◆ Your instructions ◆
Starting at the line holding "поможет решить любой вопрос или" and finishing at the line holding "Ciências Contábeis – EAD", transcribe the material exactly, keeping both ends but no pictures.

◆ Material to process ◆
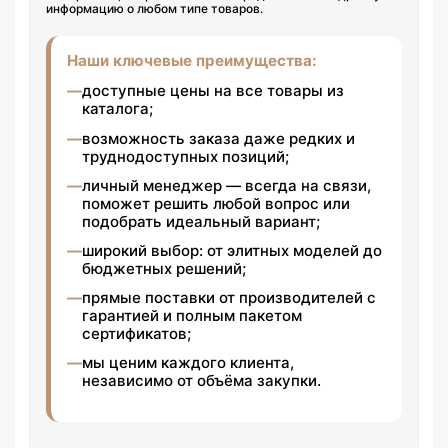
информацию о любом типе товаров.
Наши ключевые преимущества:
доступные цены на все товары из
каталога;
возможность заказа даже редких и
труднодоступных позиций;
личный менеджер — всегда на связи,
поможет решить любой вопрос или
подобрать идеальный вариант;
широкий выбор: от элитных моделей до
бюджетных решений;
прямые поставки от производителей с
гарантией и полным пакетом
сертификатов;
мы ценим каждого клиента,
независимо от объёма закупки.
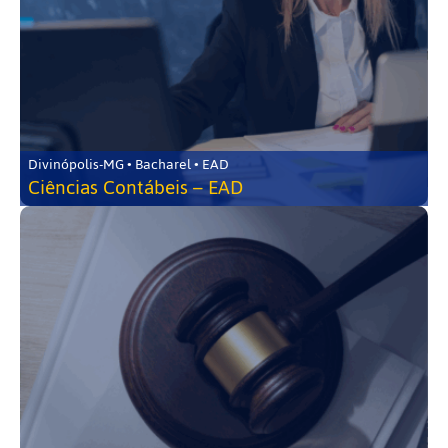
Divinópolis-MG • Bacharel • EAD
Ciências Contábeis – EAD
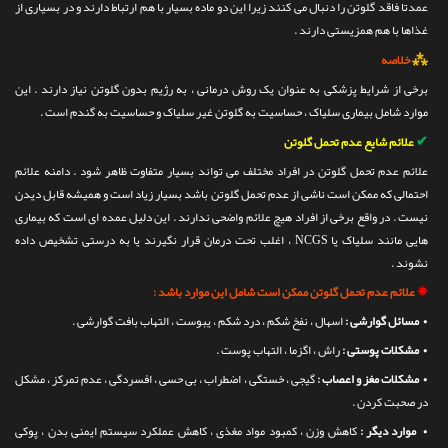
عمدتا فاقد گلوتن را دنبال می کنند زیرا این دو ماده بسیار با هم ارتباط دارند و در بسیاری از
غذاها با هم همزیستی دارند .
⁂
خلاصه
برخی از شرایط پزشکی به عنوان یک روش درمانی ، به رژیم بدون گلوتن نیاز دارند . این
موارد شامل بیماری سلیاک ، حساسیت به گلوتن غیر سلیاک و حساسیت به گندم است .
✔
علائم شایع عدم تحمل گلوتن
علائم عدم تحمل گلوتن در افراد مختلف می تواند بسیار متفاوت ظاهر شود . دامنه علائم
احتمالی که ممکن است ناشی از عدم تحمل گلوتن باشد بسیار زیاد است و همیشه قابل دیدن
نیست . در واقع برخی از افراد هیچ علائم واضحی ندارند . این دلیل عمده ای است که بیماری
هایی مانند سلیاک یا NCGS ، اغلب تحت درمان قرار نگیرند یا به درستی تشخیص داده
نشوند .
✵
علائم عدم تحمل گلوتن ممکن است شامل این موارد باشد :
•
مسائل گوارشی :
اسهال ، نفخ شکم ، درد شکم ، یبوست ، التهاب بافت گوارشی .
•
مشکلات پوستی :
راش ، اگزما ، التهاب پوست .
•
مشکلات مغز و اعصاب :
گیجی ، خستگی ، اضطراب ، بی حسی ، افسردگی ، عدم تمرکز ، مشکل
در صحبت کردن .
•
موارد دیگر :
کاهش وزن ، کمبود مواد مغذی ، کاهش عملکرد سیستم ایمنی بدن ، پوکی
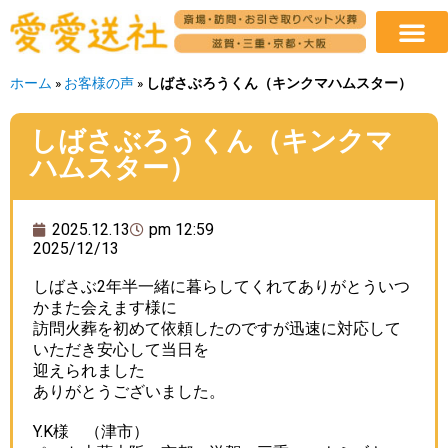
ホーム
»
お客様の声
»
しばさぶろうくん（キンクマハムスター）
しばさぶろうくん（キンクマ
ハムスター）
2025.12.13
pm 12:59
2025/12/13
しばさぶ2年半一緒に暮らしてくれてありがとういつ
かまた会えます様に
訪問火葬を初めて依頼したのですが迅速に対応して
いただき安心して当日を
迎えられました
ありがとうございました。
Y.K様 （津市）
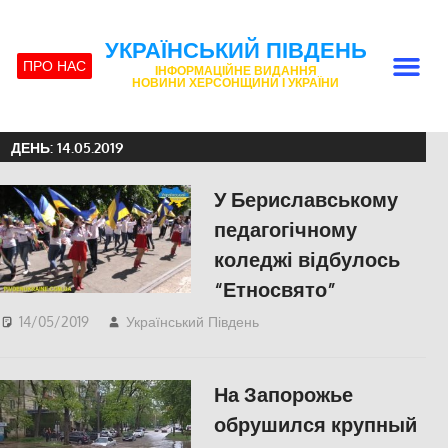
УКРАЇНСЬКИЙ ПІВДЕНЬ
ПРО НАС
ІНФОРМАЦІЙНЕ ВИДАННЯ
НОВИНИ ХЕРСОНЩИНИ І УКРАЇНИ
ДЕНЬ:
14.05.2019
У Бериславському
педагогічному
коледжі відбулось
“Етносвято”
14/05/2019
Український Південь
Відео
,
КУЛЬТУРА
,
СУСПІЛЬСТВО
,
Херсон
На Запорожье
обрушился крупный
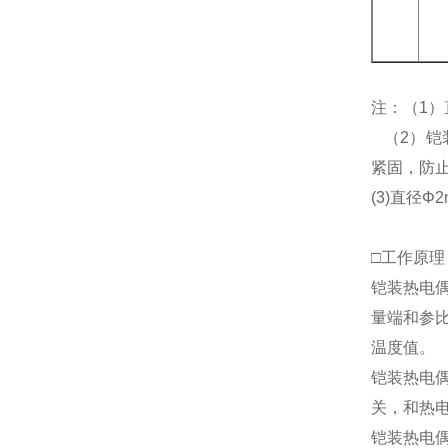
注：（1）
（2）铠
紧固，防
(3)直径
□工作原理
铠装热电
量端和参
温度值。
铠装热电
关，和热
铠装热电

◆ Written reply ◆
поможет решить любой вопрос или
подобрать идеальный вариант;
широкий выбор: от элитных моделей до
бюджетных решений;
прямые поставки от производителей с
гарантией и полным пакетом
сертификатов;
мы ценим каждого клиента,
независимо от объёма закупки.
Divinópolis-MG • Bacharel • EAD
Ciências Contábeis – EAD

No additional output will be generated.